If we study the events that preceded the Simele massacre,
how the Iraqi government handled the Assyrian situation; how
government-backed press incited the population against the
Assyrians, targeted them as the enemy of Iraq; how the Iraqi
army attacked the armless Assyrians and allowed Arab and
Kurdish tribes to destroy Assyrian villages and seize
belongings, we could justifiably argue that Simele massacre
was in fact an act of genocide against the Assyrians.
The Kurdish Connection
One of the most devastating factors in the alarming
diminishment of Assyrian presence in northern Mesopotamia
has been the Kurds.

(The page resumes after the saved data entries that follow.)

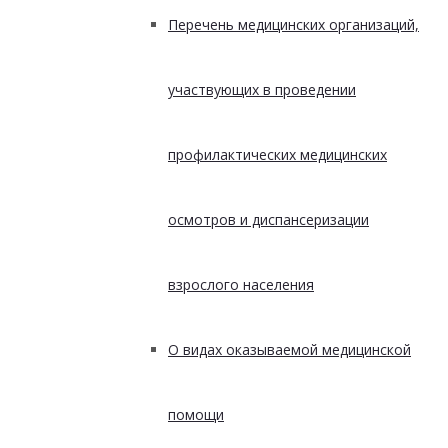
Перечень медицинских организаций,
участвующих в проведении
профилактических медицинских
осмотров и диспансеризации
взрослого населения
О видах оказываемой медицинской
помощи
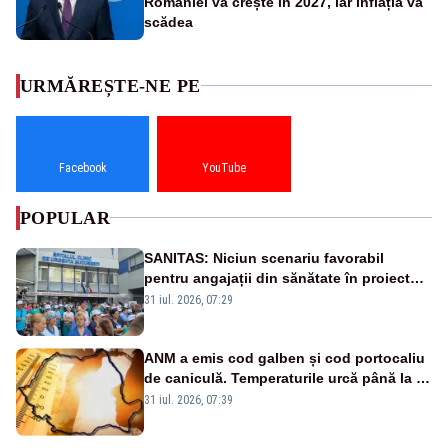
României va crește în 2027, iar inflația va
scădea
URMĂREȘTE-NE PE
Facebook
YouTube
POPULAR
SANITAS: Niciun scenariu favorabil
pentru angajații din sănătate în proiectul
Legii salarizării
31 iul. 2026, 07:29
ANM a emis cod galben și cod portocaliu
de caniculă. Temperaturile urcă până la 38
de grade, iar nopțile devin tropicale
31 iul. 2026, 07:39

History tells us that the regions of
northern Iraq, Tur Abdin (Turkey), Jazira (Syria) and Urmia
(Iran) were Assyrian in essence until the breakout of WWI.
I am not going to address the
ambiguity of Kurds in history here today, but their
presence in northern Mesopotamia should be analyzed. There
are three facts:
- The original Kurdish region is the mountainous area
that extends from Kermenshah in central Iran to eastern
Turkey; they are not indigenous to Mesopotamia.
- Later, feeling the threats of Persian Shiaaism, the
Ottoman Turks (Sunni Muslims) encouraged the Kurds
(mainly Sunni Muslims) to spread in northern Mesopotamia
and southern Armenia, armed them, and made them a buffer
zone between themselves and the Persians.
- The increase of the Kurdish population in northern
Iraq has been due to a continuous influx of Kurds from
Turkey and Iran, especially after the fall of the
Kurdish Mahabad Republic that was declared in
northwestern Persia in 1946. This is of course a driver
of the continuous exodus of Assyrians from their
historic villages to the larger cities like Baghdad,
Kirkuk, and Mosul due to the Kurdish attacks,
oppression, harassment, murder, rape, abduction, etc. Of
course, the Kurdish-Iraqi war that broke out in 1961
played a major role as well.
One should simply study the demographic picture of
indicative towns and villages in the regions in question
throughout the decades in order to have a better
understanding. Let me give you few examples:
- Sapna valley (between Amadiya and Dohuk),
northern Iraq, was almost predominantly Assyrian.
However, repeated, devastating raids by Kurds,
including those in 1712, 1830, and 1880 forced many
Assyrians to flee their villages, never to return.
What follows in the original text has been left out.